Hundreds of people lined the hospital hallways to pay respects to Skip Nicholson, a fallen officer they’d never met. It was midafternoon. Ascension Sacred Heart Pensacola hospital was so quiet you could have heard a tongue depressor drop.
Hospital employees filed into the halls, looking for places to stand, wedging against walls, tucking themselves in open doorways, and cramming together like canned oysters. The crowd was three deep in some spots.
“Find your places, people,” said one nurse. Then she did a let’s-hustle clap for effect.
Supervisors.
People bowed heads, closed eyes, someone made the Sign of the Cross. There were doctors, nurses, techs, and volunteers. There were officers from the Pensacola Police Department, the Escambia County Sheriff’s Department, the Florida Highway Patrol, and the Pensacola Fire Department. There were orderlies, cafeteria workers, and custodians.
They lined every centimeter of available wallspace, forming a human chain that connected from the morgue to the hospital’s front doors.
And it was all for Skip.
Retired deputy Madison “Skip” Nicholson died two nights ago. It all started in Wilcox County,
Alabama. A rural county about half the size of Delaware, with a population small enough to fit into your guest bathroom.

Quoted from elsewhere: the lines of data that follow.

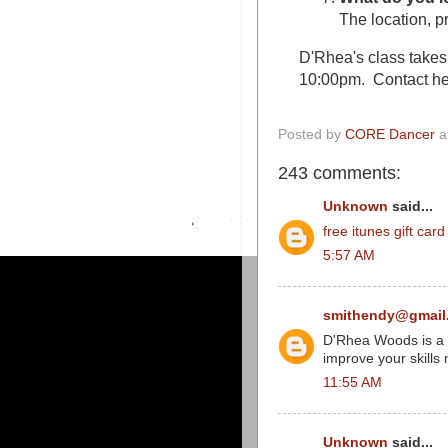
The location, pr
D'Rhea's class take
10:00pm. Contact he
Posted by
CORE Dancer
a
243 comments:
Unknown
said...
free itunes gift car
5:57 AM
smithendy@gmail
D'Rhea Woods is a gr
improve your skills 
11:55 AM
Unknown
said...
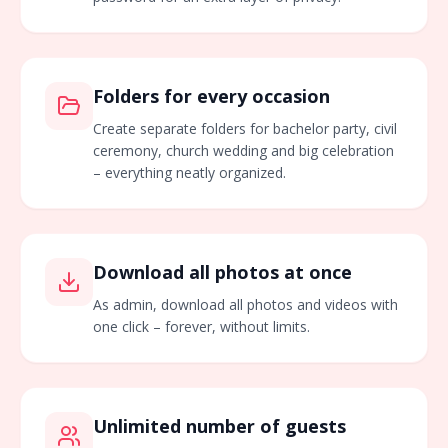
Folders for every occasion
Create separate folders for bachelor party, civil
ceremony, church wedding and big celebration
– everything neatly organized.
Download all photos at once
As admin, download all photos and videos with
one click – forever, without limits.
Unlimited number of guests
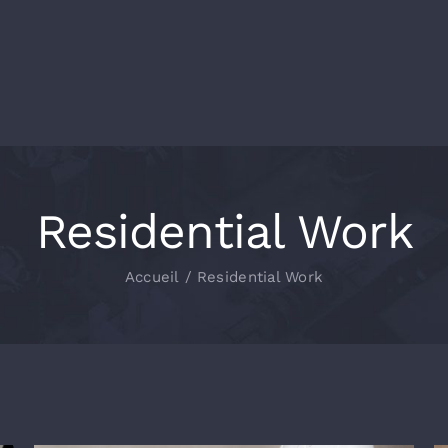
Residential Work
Accueil
/
Residential Work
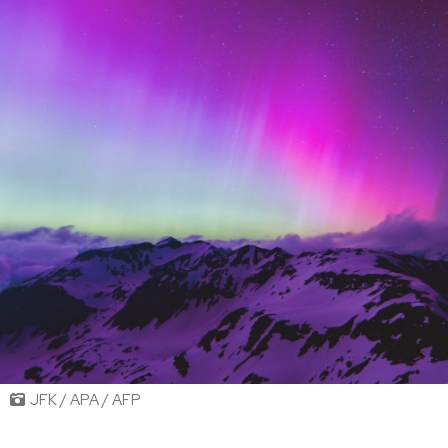
JFK / APA / AFP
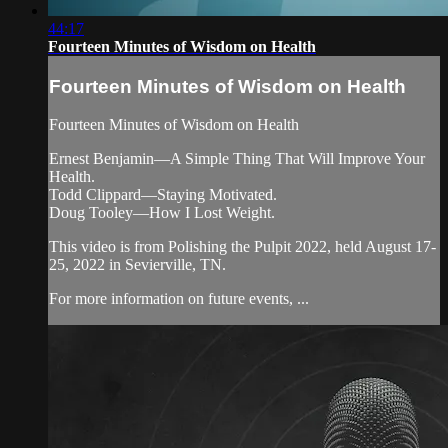
44:17
Fourteen Minutes of Wisdom on Health
Fourteen Minutes of Wisdom on Health
Fourteen Minutes of Wisdom on Health
Ernest Benjamin—A Simple Thing That Will Improve Your
Health.
Todd Clippard—Staying Motivated.
Doug Tooley—How I Lost Weight.
This video is from Polishing the Pulpit 2022, held August 17-
25, 2022 in Sevierville, TN.
For more information on future events, ...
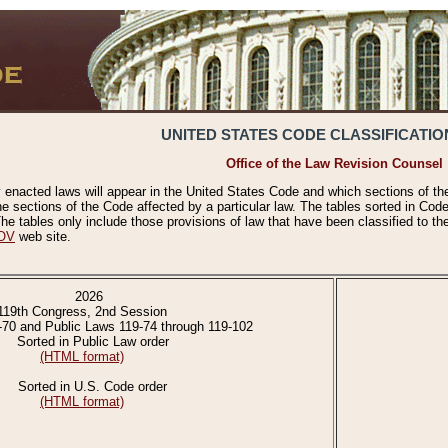
UNITED STATES CODE CLASSIFICATIO
Office of the Law Revision Counsel
 enacted laws will appear in the United States Code and which sections of t
e sections of the Code affected by a particular law. The tables sorted in Cod
 tables only include those provisions of law that have been classified to th
OV
web site.
2026
119th Congress, 2nd Session
-70 and Public Laws 119-74 through 119-102
Sorted in Public Law order
(HTML format)
Sorted in U.S. Code order
(HTML format)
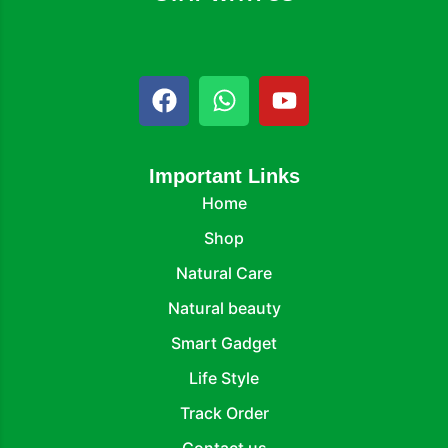
Important Links
Home
Shop
Natural Care
Natural beauty
Smart Gadget
Life Style
Track Order
Contact us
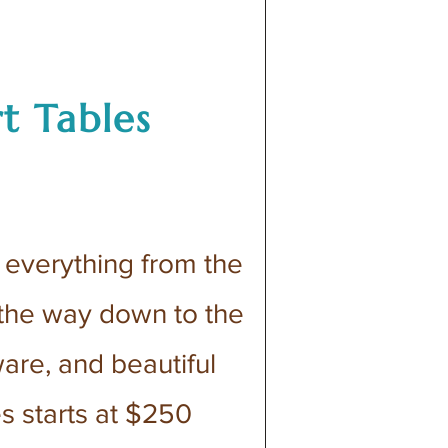
t Tables
everything from the
 the way down to the
ware, and beautiful
es starts at $250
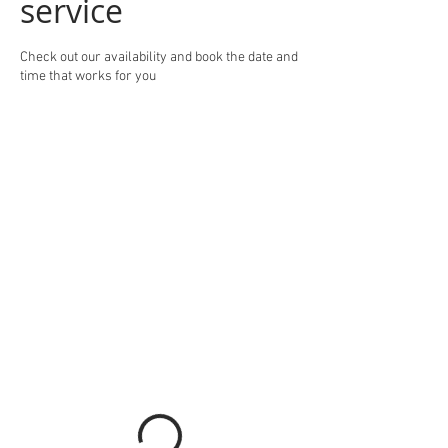
service
Check out our availability and book the date and
time that works for you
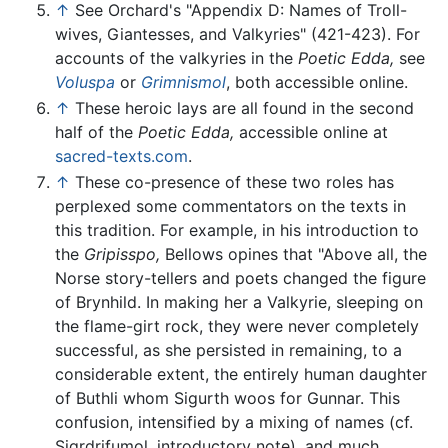
↑
See Orchard's "Appendix D: Names of Troll-
wives, Giantesses, and Valkyries" (421-423). For
accounts of the valkyries in the
Poetic Edda,
see
Voluspa
or
Grimnismol
, both accessible online.
↑
These heroic lays are all found in the second
half of the
Poetic Edda,
accessible online at
sacred-texts.com
.
↑
These co-presence of these two roles has
perplexed some commentators on the texts in
this tradition. For example, in his introduction to
the
Gripisspo,
Bellows opines that "Above all, the
Norse story-tellers and poets changed the figure
of Brynhild. In making her a Valkyrie, sleeping on
the flame-girt rock, they were never completely
successful, as she persisted in remaining, to a
considerable extent, the entirely human daughter
of Buthli whom Sigurth woos for Gunnar. This
confusion, intensified by a mixing of names (cf.
Sigrdrifumol, introductory note), and much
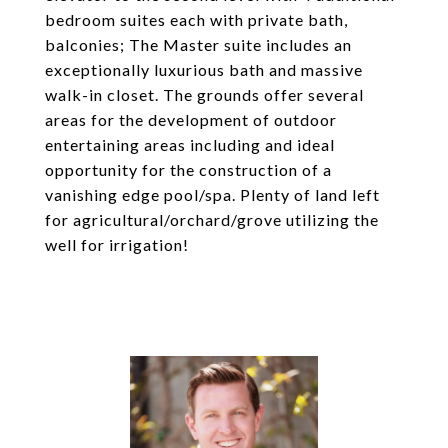
bedroom suites each with private bath,
balconies; The Master suite includes an
exceptionally luxurious bath and massive
walk-in closet. The grounds offer several
areas for the development of outdoor
entertaining areas including and ideal
opportunity for the construction of a
vanishing edge pool/spa. Plenty of land left
for agricultural/orchard/grove utilizing the
well for irrigation!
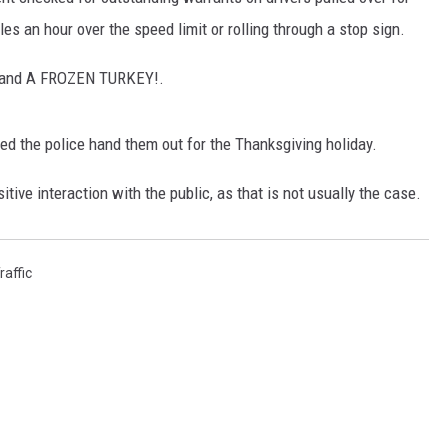
es an hour over the speed limit or rolling through a stop sign.
g and A FROZEN TURKEY!.
ed the police hand them out for the Thanksgiving holiday.
sitive interaction with the public, as that is not usually the case.
raffic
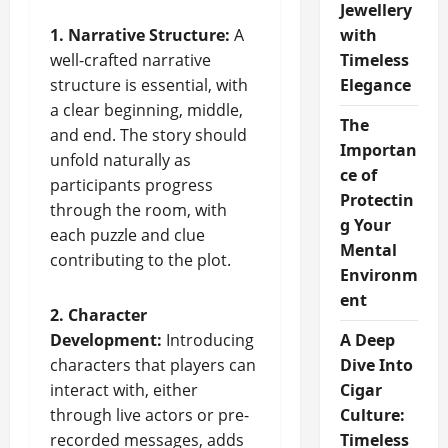
Jewellery
1. Narrative Structure:
A
with
well-crafted narrative
Timeless
structure is essential, with
Elegance
a clear beginning, middle,
The
and end. The story should
Importan
unfold naturally as
ce of
participants progress
Protectin
through the room, with
g Your
each puzzle and clue
Mental
contributing to the plot.
Environm
ent
2. Character
Development:
Introducing
A Deep
characters that players can
Dive Into
interact with, either
Cigar
through live actors or pre-
Culture:
recorded messages, adds
Timeless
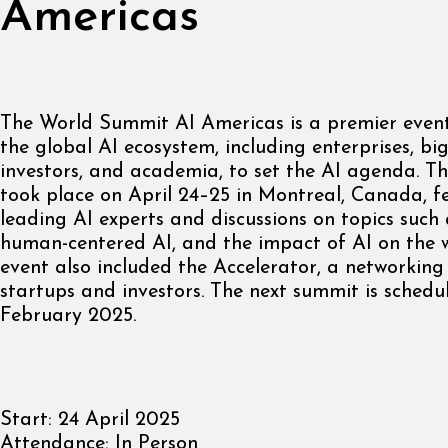
Americas
The World Summit AI Americas is a premier event
the global AI ecosystem, including enterprises, big
investors, and academia, to set the AI agenda. 
took place on April 24–25 in Montreal, Canada, f
leading AI experts and discussions on topics such
human-centered AI, and the impact of AI on the 
event also included the Accelerator, a networking
startups and investors. The next summit is schedu
February 2025.
Start:
24 April 2025
Attendance:
In Person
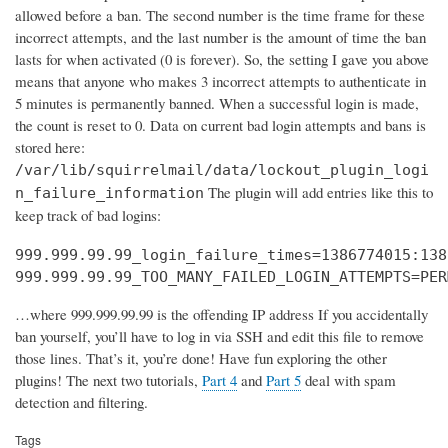
allowed before a ban. The second number is the time frame for these
incorrect attempts, and the last number is the amount of time the ban
lasts for when activated (0 is forever). So, the setting I gave you above
means that anyone who makes 3 incorrect attempts to authenticate in
5 minutes is permanently banned. When a successful login is made,
the count is reset to 0. Data on current bad login attempts and bans is
stored here:
/var/lib/squirrelmail/data/lockout_plugin_logi
The plugin will add entries like this to
n_failure_information
keep track of bad logins:
999.999.99.99_login_failure_times=1386774015:138
999.999.99.99_TOO_MANY_FAILED_LOGIN_ATTEMPTS=PER
…where 999.999.99.99 is the offending IP address If you accidentally
ban yourself, you’ll have to log in via SSH and edit this file to remove
those lines. That’s it, you’re done! Have fun exploring the other
plugins! The next two tutorials,
Part 4
and
Part 5
deal with spam
detection and filtering.
Tags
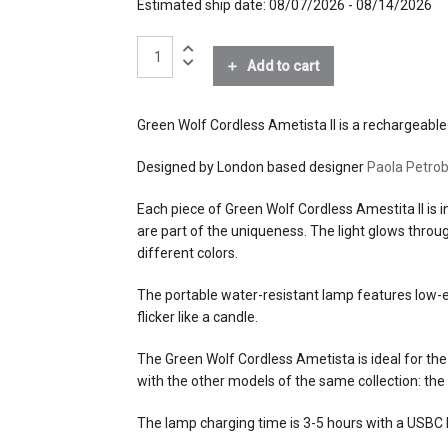
Estimated ship date: 08/07/2026 - 08/14/2026
finishes
Ametista with Ambre and Ar
Green
materials
Hand-blown Murano glass
Wolf
Add to cart
Cordless
Light
effects
warm light
Ametista
Green Wolf Cordless Ametista II is a rechargeable 
II
source
0.5W LED
quantity
Designed by London based designer
Paola Petrob
electrical
standard 5V DC USB charger 
Each piece of Green Wolf Cordless Amestita II is i
connection
included)
are part of the uniqueness. The light glows throug
charging lead (included)
different colors.
dimming
2-step
The portable water-resistant lamp features low-en
flicker like a candle.
certifications
The Green Wolf Cordless Ametista is ideal for the 
with the other models of the same collection: the
lead time
8 weeks when not in stock
The lamp charging time is 3-5 hours with a USBC le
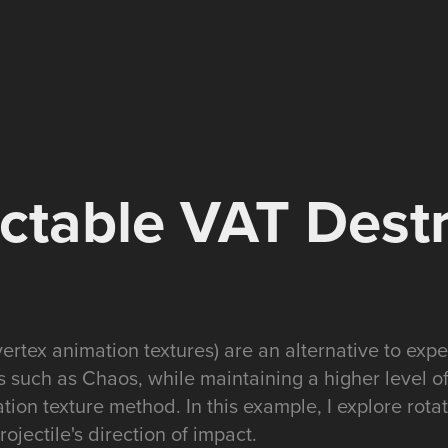
ctable VAT Dest
ertex animation textures) are an alternative to expe
s such as Chaos, while maintaining a higher level of 
tion texture method. In this example, I explore rota
ojectile's direction of impact.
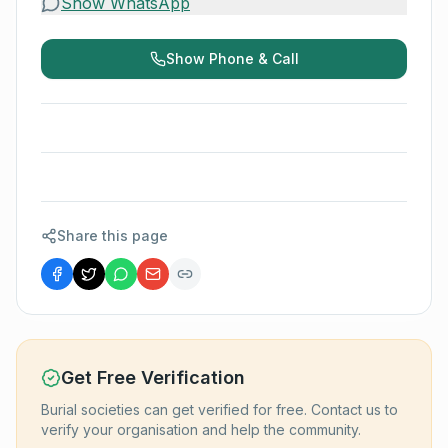
Show WhatsApp
Show Phone & Call
Share this page
Get Free Verification
Burial societies can get verified for free. Contact us to
verify your organisation and help the community.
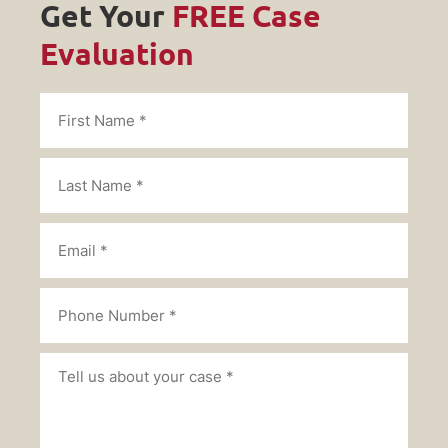
Get Your
FREE Case
Evaluation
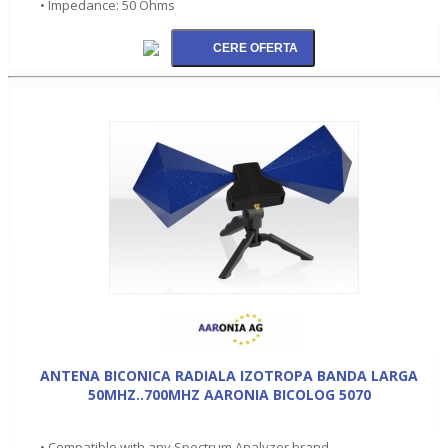
• Impedance: 50 Ohms
ANTENA BICONICA RADIALA IZOTROPA BANDA LARGA
50MHZ..700MHZ AARONIA BICOLOG 5070
• Compatible with any Spectrum Analyzer brand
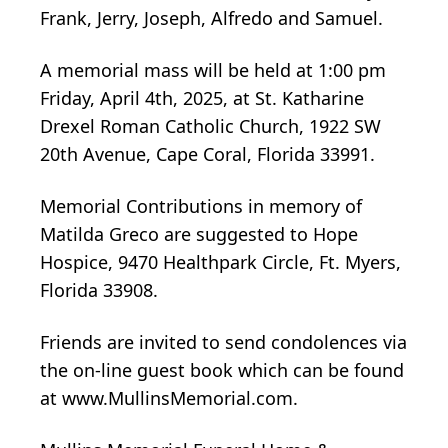
Frank, Jerry, Joseph, Alfredo and Samuel.
A memorial mass will be held at 1:00 pm
Friday, April 4th, 2025, at St. Katharine
Drexel Roman Catholic Church, 1922 SW
20th Avenue, Cape Coral, Florida 33991.
Memorial Contributions in memory of
Matilda Greco are suggested to Hope
Hospice, 9470 Healthpark Circle, Ft. Myers,
Florida 33908.
Friends are invited to send condolences via
the on-line guest book which can be found
at www.MullinsMemorial.com.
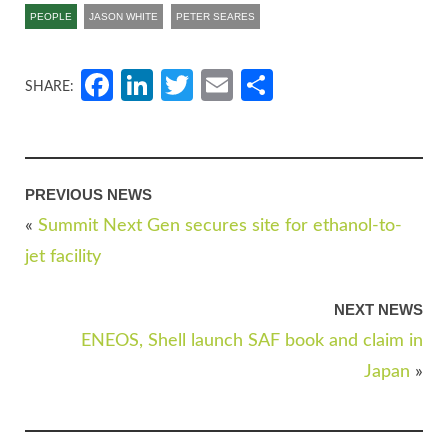
PEOPLE
JASON WHITE
PETER SEARES
Facebook
LinkedIn
Twitter
Email
Share
SHARE:
PREVIOUS NEWS
«
Summit Next Gen secures site for ethanol-to-
jet facility
NEXT NEWS
ENEOS, Shell launch SAF book and claim in
Japan
»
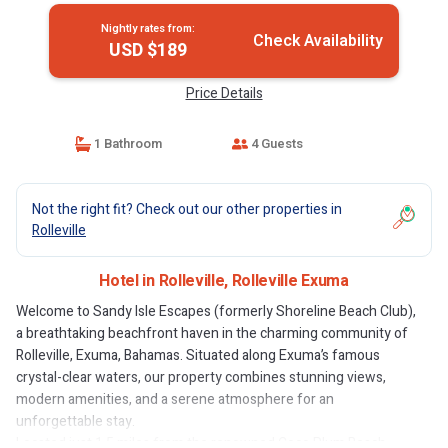
Nightly rates from:
Check Availability
USD $189
Price Details
1 Bathroom
4 Guests
Not the right fit? Check out our other properties in
Rolleville
Hotel in Rolleville, Rolleville Exuma
Welcome to Sandy Isle Escapes (formerly Shoreline Beach Club),
a breathtaking beachfront haven in the charming community of
Rolleville, Exuma, Bahamas. Situated along Exuma’s famous
crystal-clear waters, our property combines stunning views,
modern amenities, and a serene atmosphere for an
unforgettable stay.
Located just 1.5 miles from the renowned Coco Plum Beach,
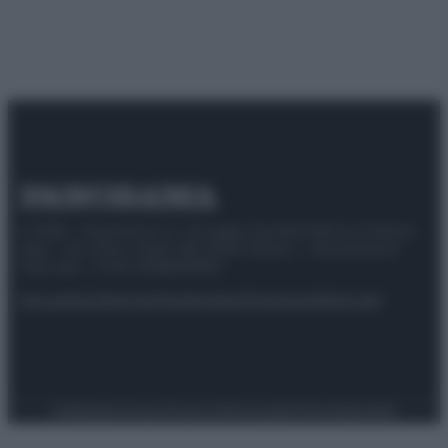
© 2025 – Panorama s.r.l. (Gruppo Società Editrice Italiana
spa) – Via Vittor Pisani 28, 20124 Milano – riproduzione
riservata – P.IVA 10518230965
Attualità
Lifestyle
Moda
Video
Podcast
Abbonati
Preferenze Privacy
Privacy Policy
Cookie Policy
Note legali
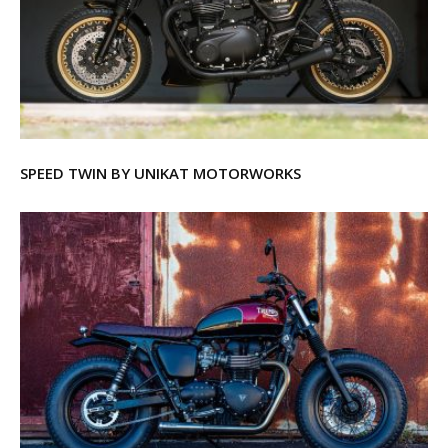
SPEED TWIN BY UNIKAT MOTORWORKS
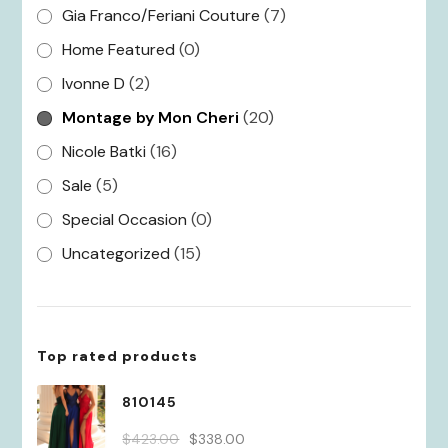
Gia Franco/Feriani Couture
(7)
Home Featured
(0)
Ivonne D
(2)
Montage by Mon Cheri
(20)
Nicole Batki
(16)
Sale
(5)
Special Occasion
(0)
Uncategorized
(15)
Top rated products
810145
Original
Current
$
423.00
$
338.00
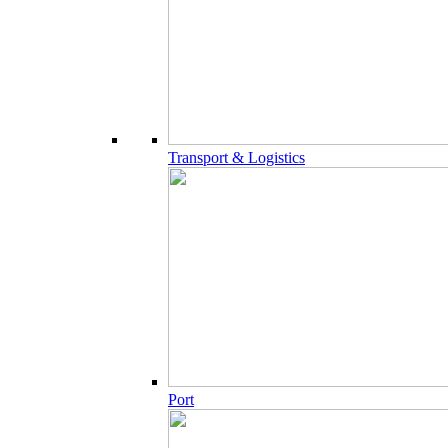
Transport & Logistics
Port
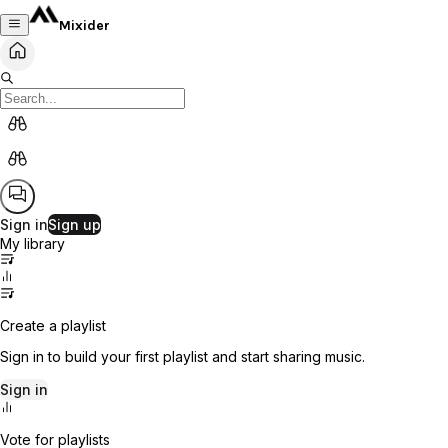
Mixider
Sign in
Sign up
My library
Create a playlist
Sign in to build your first playlist and start sharing music.
Sign in
Vote for playlists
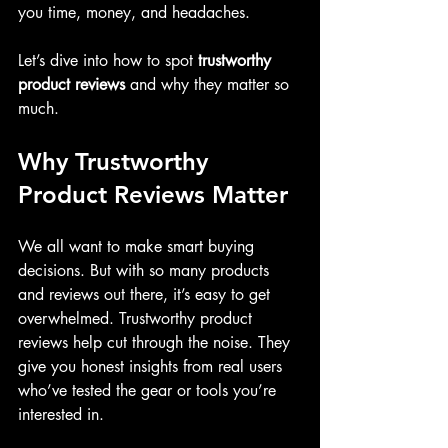
you time, money, and headaches.
Let’s dive into how to spot 
trustworthy 
product reviews
 and why they matter so 
much.
Why Trustworthy 
Product Reviews Matter
We all want to make smart buying 
decisions. But with so many products 
and reviews out there, it’s easy to get 
overwhelmed. Trustworthy product 
reviews help cut through the noise. They 
give you honest insights from real users 
who’ve tested the gear or tools you’re 
interested in.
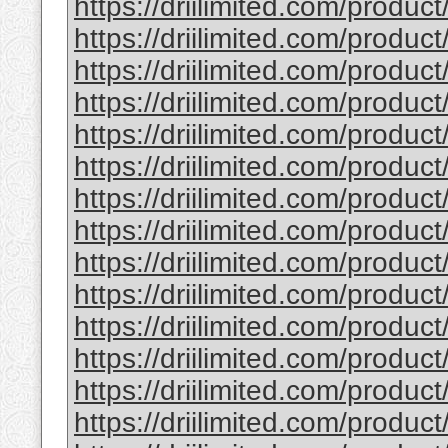
https://driilimited.com/product
https://driilimited.com/produc
https://driilimited.com/produc
https://driilimited.com/product
https://driilimited.com/product
https://driilimited.com/produc
https://driilimited.com/product
https://driilimited.com/produc
https://driilimited.com/produc
https://driilimited.com/product/
https://driilimited.com/product/
https://driilimited.com/product
https://driilimited.com/product
https://driilimited.com/product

On Wednesday, Skip responded to a domestic call in Yellow Bluff with another deputy. The irony is that Skip had retired from doing patrol work long ago. At his age, Skip should have been at home with his boots off, reading the paper, watching Pat Sajack on TV.
Instead he was on the job.
But then, men like Skip aren’t average men. Law enforcement runs deep within their circulatory system. It’s caked in their arteries like LDL. Being a peace officer is just who they are.
Skip had worked with the Wilcox County Sheriff’s Department for 40 years. He had done everything from serving subpoenas to scrubbing the jailhouse toilets.
You don’t just turn it off after you retire.